That weld failed due to hydrogen embrittlement. Let Merlin know that you can send the fracture surface out for SEM analysis, and if it shows the presence of hydrides on the fracture surface, that you expect them to pick up the bill for the SEM time and for a brand new frame. The other welds on that frame are suspect also. Tell them that your metallurgist recommends that they should listen to this advice.

SteveM.


----------



## Jetmugg

That weld failed due to hydrogen embrittlement. Let Merlin know that you can send the fracture surface out for SEM analysis, and if it shows the presence of hydrides on the fracture surface, that you expect them to pick up the bill for the SEM time and for a brand new frame. The other welds on that frame are suspect also. Tell them that your metallurgist recommends that they should listen to this advice.

SteveM.


----------



## Jetmugg

Tell them that he's so confident about the hydrogen embrittlement, that he posted it twice.


----------



## infopete

Hi Jetmugg,

American Bike Group/Merlin warranty are not keen to give me the time of day at the moment and I don't think they will send the frame for analysis; their minds are closed.


----------



## Jetmugg

This is an obvious weld failure due to a manufacturing defect. For a company like ABG to deny a claim without any kind of written report is laughable.

I work in manufacturing (stuff a lot less pricey than a Merlin bicycle frame). We also make a lot more products than ABG ever dreamed of. Every returned product is inspected by a process control engineer and a written report is submitted to the customer, regardless of whether the claim is justified or not.
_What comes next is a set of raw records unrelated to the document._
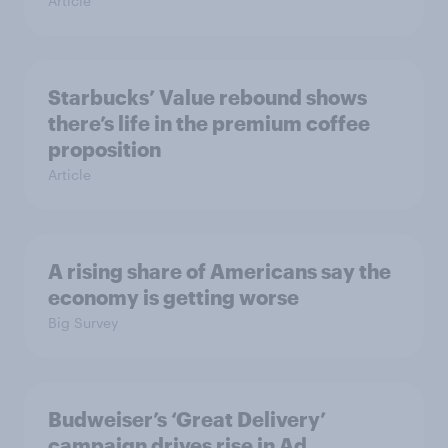
Article
Starbucks’ Value rebound shows
there’s life in the premium coffee
proposition
Article
A rising share of Americans say the
economy is getting worse
Big Survey
Budweiser’s ‘Great Delivery’
campaign drives rise in Ad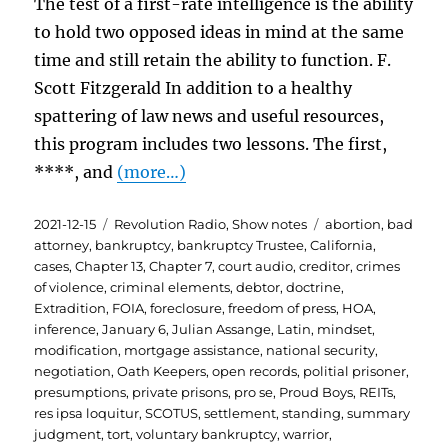
The test of a first-rate intelligence is the ability
to hold two opposed ideas in mind at the same
time and still retain the ability to function. F.
Scott Fitzgerald In addition to a healthy
spattering of law news and useful resources,
this program includes two lessons. The first,
****, and
(more…)
Posted
Categories
Tags
2021-12-15
Revolution Radio
,
Show notes
abortion
,
bad
on
attorney
,
bankruptcy
,
bankruptcy Trustee
,
California
,
cases
,
Chapter 13
,
Chapter 7
,
court audio
,
creditor
,
crimes
of violence
,
criminal elements
,
debtor
,
doctrine
,
Extradition
,
FOIA
,
foreclosure
,
freedom of press
,
HOA
,
inference
,
January 6
,
Julian Assange
,
Latin
,
mindset
,
modification
,
mortgage assistance
,
national security
,
negotiation
,
Oath Keepers
,
open records
,
politial prisoner
,
presumptions
,
private prisons
,
pro se
,
Proud Boys
,
REITs
,
res ipsa loquitur
,
SCOTUS
,
settlement
,
standing
,
summary
judgment
,
tort
,
voluntary bankruptcy
,
warrior
,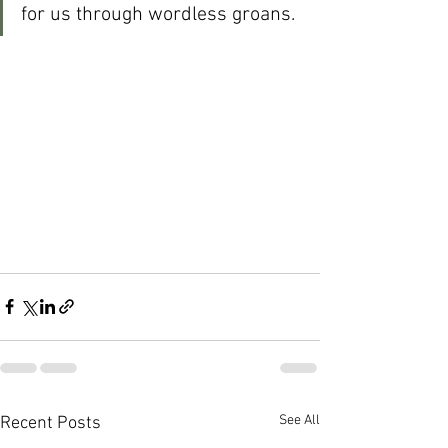
for us through wordless groans.
See All
Recent Posts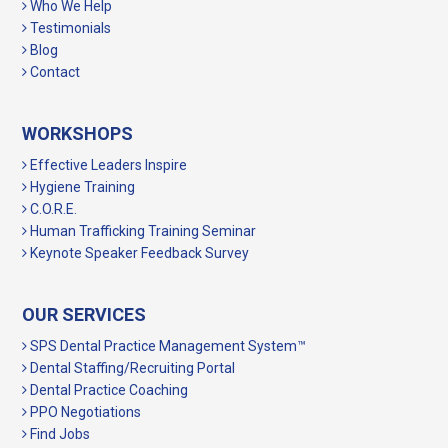
Who We Help
Testimonials
Blog
Contact
WORKSHOPS
Effective Leaders Inspire
Hygiene Training
C.O.R.E.
Human Trafficking Training Seminar
Keynote Speaker Feedback Survey
OUR SERVICES
SPS Dental Practice Management System™
Dental Staffing/Recruiting Portal
Dental Practice Coaching
PPO Negotiations
Find Jobs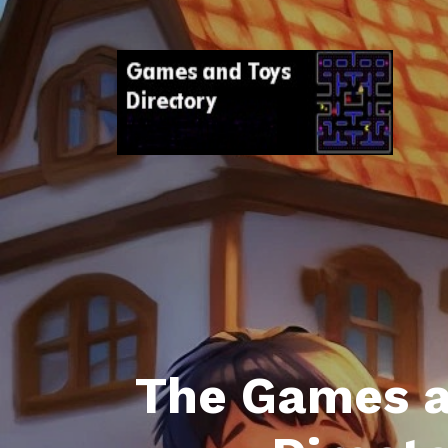
The Games a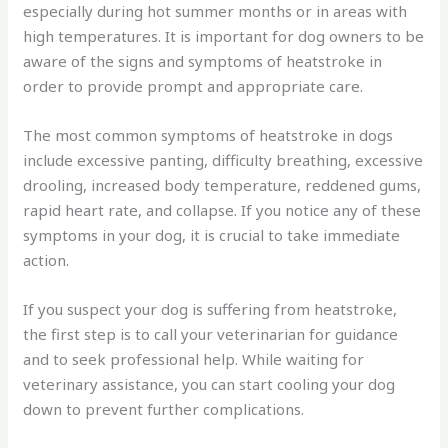
especially during hot summer months or in areas with
high temperatures. It is important for dog owners to be
aware of the signs and symptoms of heatstroke in
order to provide prompt and appropriate care.
The most common symptoms of heatstroke in dogs
include excessive panting, difficulty breathing, excessive
drooling, increased body temperature, reddened gums,
rapid heart rate, and collapse. If you notice any of these
symptoms in your dog, it is crucial to take immediate
action.
If you suspect your dog is suffering from heatstroke,
the first step is to call your veterinarian for guidance
and to seek professional help. While waiting for
veterinary assistance, you can start cooling your dog
down to prevent further complications.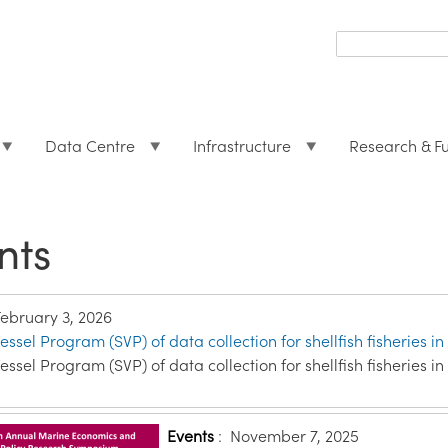
Search
form
Search
Data Centre
Infrastructure
Research & F
nts
February 3, 2026
essel Program (SVP) of data collection for shellfish fisheries in
essel Program (SVP) of data collection for shellfish fisheries in
Events
:
November 7, 2025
Poor customer service and technical ineptitude/ refusal to properly take responsibility for manufacturing defects will cost this company in the long and short run. Keep this topic active, and keep the pressure on for a fair resolution.

Ask for a written report, and spread the word.

SteveM.

All claims


----------



## infopete

I've sent the CEO an email so I'm waiting for a reply.

If that doesn't work I'll telephone.

If that doesn't work, back to the drawing board.


----------